As Narz points out, considering common usage in many regions you would expect a global increase in cancer rate per person if they did cause it. That alone wouldn't prove cell phones are the cause, but the absence of an increase in rate compared to pre cell phone times makes it very unlikely (you'd need a nearly perfectly offsetting cancer rate decreaser to have developed concurrently).
 
OP is a known skeptic and contrarian. If he doesn't trust the established practices and measurements I'm assuming he won't trust us so I'm curious how he would go about prosecuting his radiation free existence. Mostly I am just annoyed by a similar example locally to what Bamspeedy said, a bunch of parents reading some dubious science and throwing a hissy fit about the new cell tower with muh children and cansur resulting in its cancellation.
Werner Herzog's latest documentary Lo and Behold, Reveries of the Connected World also details a group of people who think they have electromagnetic hypersensitivity so they went to live in some remote backwoods region where scientist use the lack of other EM noise to listen to space transmissions.
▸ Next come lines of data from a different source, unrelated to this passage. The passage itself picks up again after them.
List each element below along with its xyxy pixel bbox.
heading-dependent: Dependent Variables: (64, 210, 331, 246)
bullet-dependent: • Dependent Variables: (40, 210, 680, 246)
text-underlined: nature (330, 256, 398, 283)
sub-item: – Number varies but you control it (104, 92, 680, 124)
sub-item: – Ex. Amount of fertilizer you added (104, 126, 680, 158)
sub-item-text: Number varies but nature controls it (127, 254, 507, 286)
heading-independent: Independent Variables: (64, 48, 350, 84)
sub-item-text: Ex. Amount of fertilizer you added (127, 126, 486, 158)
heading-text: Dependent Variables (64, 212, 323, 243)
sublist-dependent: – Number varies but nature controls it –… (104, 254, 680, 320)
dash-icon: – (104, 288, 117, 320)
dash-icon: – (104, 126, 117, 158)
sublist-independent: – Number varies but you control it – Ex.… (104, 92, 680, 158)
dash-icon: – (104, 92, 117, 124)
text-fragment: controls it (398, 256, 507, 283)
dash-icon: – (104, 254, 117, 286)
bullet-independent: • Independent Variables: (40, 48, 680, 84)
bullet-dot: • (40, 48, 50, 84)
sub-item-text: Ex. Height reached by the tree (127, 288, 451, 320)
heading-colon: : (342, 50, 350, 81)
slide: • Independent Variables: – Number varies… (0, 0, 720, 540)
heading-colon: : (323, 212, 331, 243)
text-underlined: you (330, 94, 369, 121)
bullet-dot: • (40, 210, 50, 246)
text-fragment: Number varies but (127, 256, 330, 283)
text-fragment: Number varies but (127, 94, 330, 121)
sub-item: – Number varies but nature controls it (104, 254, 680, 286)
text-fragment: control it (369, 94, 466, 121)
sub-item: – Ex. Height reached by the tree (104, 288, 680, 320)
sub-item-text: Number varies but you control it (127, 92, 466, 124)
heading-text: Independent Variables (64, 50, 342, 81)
I
 
Obligatory Veritasium videos:



Frequent flying is more dangerous than using TVs or mobile phones, as cabin crew are classed as radiation workers due to the constant exposure to high-atmosphere ionising cosmic rays.
 
Replace skeptic with "skeptic" and this is spot-on. Perhaps he should turn to noted Maoist Jill Stein for answers.

Well it's the magical belief lottery. Everyone thinks they got the winning hand and everyone else is an idiot. I don't even trust what my own brain tells me since I have my fair share of actual confabulated experiences so I always got to have other people verify things for me.

EDIT: To tie into above, they've actually found frequent flying and jet-lag does slight brain damage too, but I can't recall the exact mechanism of it.
 
It is very likely that your parents spent large amounts of time sitting in front of a television that was continuously shooting them with an electron gun. No modern electronic device pumps it to you like those early TV sets did, and yet you are not a mutant. I wouldn't worry.
 
The radiation they release is non-ionizing, so it's not dangerous.

It is not that simple. No matter whether the radiation is ionizing or not, it is always the dosage that matters (although the safe dosage for ionizing radiation is much lower). In case of laptops and cell phones, the dosage is so low that no significant adverse effects have been observed.